Each changeset depends on other changes that came before. However, a changeset does not depend on all previous changes, since some changes were made independently from each other. A changeset records its parent changeset. In fact, in Mercurial a changeset can have up to two parents. When a changeset has two parents, it is the result of a merge.

A changeset that is not the parent of other changesets (i.e. it doesn't have any children) is called a head. Mercurial wants to minimize the number of heads in a clone, so it will warn when an operation creates an extra head and will often refuse to perform the operation altogether. Combining heads is called a merge.

As far as Mercurial is concerned, each changeset you add (i.e. each commit) depends on the last changeset. However, this is of course not always really true since often different changes are orthogonal to each other. It is possible to tell Mercurial to change the parent of a changeset to some other changeset. This is called rebasing the changeset.

Configuration

Before you do anything else, it is a good idea to take care of some necessary configuration.

Mercurial reads a number of configuration files. Configuration settings in later ones in the list below override settings in earlier ones.

The configuration files all share the same syntax, the Windows INI file syntax, consisting of sections headed by a header in square brackets, and within each section key=value pairs.

See the manual hgrc(5) and hg help config for more information.

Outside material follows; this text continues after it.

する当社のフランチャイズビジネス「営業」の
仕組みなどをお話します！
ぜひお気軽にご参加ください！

If you're using Mercurial only for MonetDB, you can add all the configurations that are mentioned below to the file $HOME/.hgrc. Otherwise you need to decide which configuration settings can be used for all your Mercurial clones and which should be specific to a clone. If you choose to use clone-specific configuration settings, you do need to make sure that the settings are added to each clone after they have been created.

Important Configuration

Your Name

The minimal configuration consists of telling Mercurial who you are. This is typically done in the user-specific configuration file. Add the following (with appropriate changes) to your configuration file:

[ui]
username = My Name <my.address@example.org>

Note that the name is actually used by the system in the From address in mails that are sent to the checkin mailing list to notify people of changes and thus the address is public.

Line Endings

On Windows, text files use the CRLF (Carriage Return - Line Feed) combination as end-of-line indicators, whereas Unix/Linux (including MacOS) uses only LF (Line Feed). On both sets of systems, many programs can deal with either convention, but some programs get confused, and if a file with one type of line ending is edited on a system using the other type, it may well be that all line endings are converted. This would cause a massive change to the file, affecting all lines. This would be very bad.

For this reason, it is important that Mercurial converts line endings for you, if needed. However, binary files, such as images, must not be converted.

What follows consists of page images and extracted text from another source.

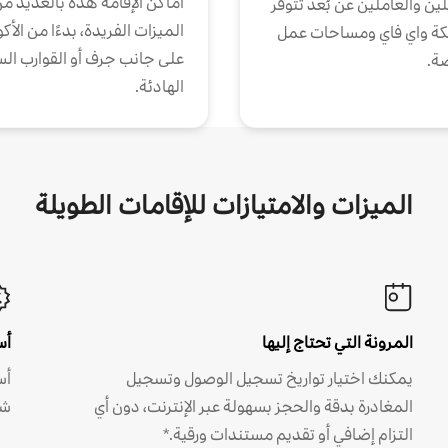
أماكن الإقامة هذه بالعديد م
ين والعاملين عن بُعد تتوفر
الميزات الفريدة، بدءًا من الأك
كة واي فاي ومساحات عمل
على جانب جرف أو القوارب الس
ة.
الهادئة.
الميزات والامتيازات للإقامات الطويلة
المرونة التي تحتاج إليها
أس
يمكنك اختيار تواريخ تسجيل الوصول وتسجيل
أس
المغادرة بدقة والحجز بسهولة عبر الإنترنت، دون أي
شه
التزام إضافي أو تقديم مستندات ورقية.*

Mercurial uses the eol extension and a file, .hgeol, in the root directory of the working set. This files contains file name patterns with declarations of the type of file (BIN, CRLF, LF, or native). The MonetDB repository already contains this file.

In order to enable the line ending conversion, the following configuration needs to be added in your configuration file (this can usually be added to the user-specific file). This should be done on any system, not just on Windows.

[extensions]
eol =

File Name Restrictions

If you are on a Linux system, you are urged to fix your configuration so that file names that are not compatible with Windows won't be added. Add the following to your configuration file:

[ui]
portablefilenames = abort

White Space Checks

You are strongly urged to add the following configuration to your .hg/hgrc file in all of your MonetDB clones (or to your $HOME/.hgrc file if you don't use Mercurial for other projects). First get a copy of a non-standard extension:

hg clone https://dev.monetdb.org/hg/check_whitespace/

This will create a directory check_whitespace in whatever directory you execute this in (preferably not within a clone of an existing repository). Then add the following to your configuration file:

[hooks]
pretxncommit.whitespace = python:<path-to-check_whitespace-directory>/check_whitespace.py:hook

This is a pre transaction hook which will check whether any of the added or changed lines contains incorrect white space. Incorrect white space is currently only defined for Python source code. In Python source code, it is not allowed to have trailing white space or to have TAB characters. The hook will also check for and refuse left over conflict resolution markers and non-empty files not ending with a newline.

Optional Configuration

Some other configuration ideas are (use hg help extensions for more information about extensions):

[extensions]
# temporarily save changes
shelve =

There used to be an extension called autopager which would only use the pager if the output was more than a screen full. This same effect can be had by using the correct options to the program less. To do so, add a pager section:

[pager]
pager = less -FXR

Merge Conflicts

Vim users might want to use the following to resolve conflicts:

[merge-tools]
vimdiff.args = -X $other $local $base
vimdiff.priority = 1
vimdiff.premerge = keep

Using this, for each file that has a conflict, vimdiff will be started with three open files. From left to right the files are: the other file (the version that is being merged in), the local file (the one that you should be editing), and the base file (the common ancestor of your version and the incoming version). Because of the premerge setting, Mercurial will attempt to merge and start vimdiff in case there are conflicts. In the middle pane you will see the conflict markers which you must resolve.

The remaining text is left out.